::: Entries shown
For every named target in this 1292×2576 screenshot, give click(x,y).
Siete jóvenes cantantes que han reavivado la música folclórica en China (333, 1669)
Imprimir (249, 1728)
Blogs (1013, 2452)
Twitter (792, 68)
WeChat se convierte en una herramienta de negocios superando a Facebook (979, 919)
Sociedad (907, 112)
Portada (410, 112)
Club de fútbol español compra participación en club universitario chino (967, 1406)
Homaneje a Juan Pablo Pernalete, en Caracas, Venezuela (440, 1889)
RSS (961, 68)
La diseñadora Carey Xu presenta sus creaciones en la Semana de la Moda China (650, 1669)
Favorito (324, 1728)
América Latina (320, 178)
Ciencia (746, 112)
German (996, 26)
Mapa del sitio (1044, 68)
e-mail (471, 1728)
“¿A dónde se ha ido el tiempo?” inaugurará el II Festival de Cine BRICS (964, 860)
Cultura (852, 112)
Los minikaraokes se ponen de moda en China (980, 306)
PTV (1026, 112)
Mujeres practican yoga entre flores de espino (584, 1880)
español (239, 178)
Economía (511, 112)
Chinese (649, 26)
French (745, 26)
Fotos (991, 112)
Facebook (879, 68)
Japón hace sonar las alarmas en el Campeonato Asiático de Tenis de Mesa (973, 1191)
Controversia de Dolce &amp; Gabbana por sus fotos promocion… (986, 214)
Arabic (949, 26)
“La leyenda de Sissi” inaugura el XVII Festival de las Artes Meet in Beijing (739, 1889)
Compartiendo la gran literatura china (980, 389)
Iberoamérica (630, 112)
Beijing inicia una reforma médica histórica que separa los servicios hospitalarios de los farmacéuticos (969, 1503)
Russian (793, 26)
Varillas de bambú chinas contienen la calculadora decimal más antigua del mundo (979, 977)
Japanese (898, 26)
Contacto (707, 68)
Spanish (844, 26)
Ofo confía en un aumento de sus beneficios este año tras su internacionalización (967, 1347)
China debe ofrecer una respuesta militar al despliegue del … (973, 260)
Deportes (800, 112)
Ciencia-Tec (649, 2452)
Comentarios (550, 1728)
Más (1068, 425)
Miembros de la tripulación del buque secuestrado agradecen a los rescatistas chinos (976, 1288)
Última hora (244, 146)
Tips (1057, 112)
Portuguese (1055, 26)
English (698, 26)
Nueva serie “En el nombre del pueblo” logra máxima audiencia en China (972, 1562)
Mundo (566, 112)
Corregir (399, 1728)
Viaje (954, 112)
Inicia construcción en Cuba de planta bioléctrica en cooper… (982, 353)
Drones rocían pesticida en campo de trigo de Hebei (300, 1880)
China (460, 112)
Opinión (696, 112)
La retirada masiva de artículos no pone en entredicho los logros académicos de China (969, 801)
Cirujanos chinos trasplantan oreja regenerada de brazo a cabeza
::::::
◆ What you will do ◆
Your reply must contain each entry, reproduced exactly.

◆ Result for this exercise ◆
For every named target in this 1292×2576 screenshot, give click(x,y).
Siete jóvenes cantantes que han reavivado la música folclórica en China (333, 1669)
Imprimir (249, 1728)
Blogs (1013, 2452)
Twitter (792, 68)
WeChat se convierte en una herramienta de negocios superando a Facebook (979, 919)
Sociedad (907, 112)
Portada (410, 112)
Club de fútbol español compra participación en club universitario chino (967, 1406)
Homaneje a Juan Pablo Pernalete, en Caracas, Venezuela (440, 1889)
RSS (961, 68)
La diseñadora Carey Xu presenta sus creaciones en la Semana de la Moda China (650, 1669)
Favorito (324, 1728)
América Latina (320, 178)
Ciencia (746, 112)
German (996, 26)
Mapa del sitio (1044, 68)
e-mail (471, 1728)
“¿A dónde se ha ido el tiempo?” inaugurará el II Festival de Cine BRICS (964, 860)
Cultura (852, 112)
Los minikaraokes se ponen de moda en China (980, 306)
PTV (1026, 112)
Mujeres practican yoga entre flores de espino (584, 1880)
español (239, 178)
Economía (511, 112)
Chinese (649, 26)
French (745, 26)
Fotos (991, 112)
Facebook (879, 68)
Japón hace sonar las alarmas en el Campeonato Asiático de Tenis de Mesa (973, 1191)
Controversia de Dolce &amp; Gabbana por sus fotos promocion… (986, 214)
Arabic (949, 26)
“La leyenda de Sissi” inaugura el XVII Festival de las Artes Meet in Beijing (739, 1889)
Compartiendo la gran literatura china (980, 389)
Iberoamérica (630, 112)
Beijing inicia una reforma médica histórica que separa los servicios hospitalarios de los farmacéuticos (969, 1503)
Russian (793, 26)
Varillas de bambú chinas contienen la calculadora decimal más antigua del mundo (979, 977)
Japanese (898, 26)
Contacto (707, 68)
Spanish (844, 26)
Ofo confía en un aumento de sus beneficios este año tras su internacionalización (967, 1347)
China debe ofrecer una respuesta militar al despliegue del … (973, 260)
Deportes (800, 112)
Ciencia-Tec (649, 2452)
Comentarios (550, 1728)
Más (1068, 425)
Miembros de la tripulación del buque secuestrado agradecen a los rescatistas chinos (976, 1288)
Última hora (244, 146)
Tips (1057, 112)
Portuguese (1055, 26)
English (698, 26)
Nueva serie “En el nombre del pueblo” logra máxima audiencia en China (972, 1562)
Mundo (566, 112)
Corregir (399, 1728)
Viaje (954, 112)
Inicia construcción en Cuba de planta bioléctrica en cooper… (982, 353)
Drones rocían pesticida en campo de trigo de Hebei (300, 1880)
China (460, 112)
Opinión (696, 112)
La retirada masiva de artículos no pone en entredicho los logros académicos de China (969, 801)
Cirujanos chinos trasplantan oreja regenerada de brazo a cabeza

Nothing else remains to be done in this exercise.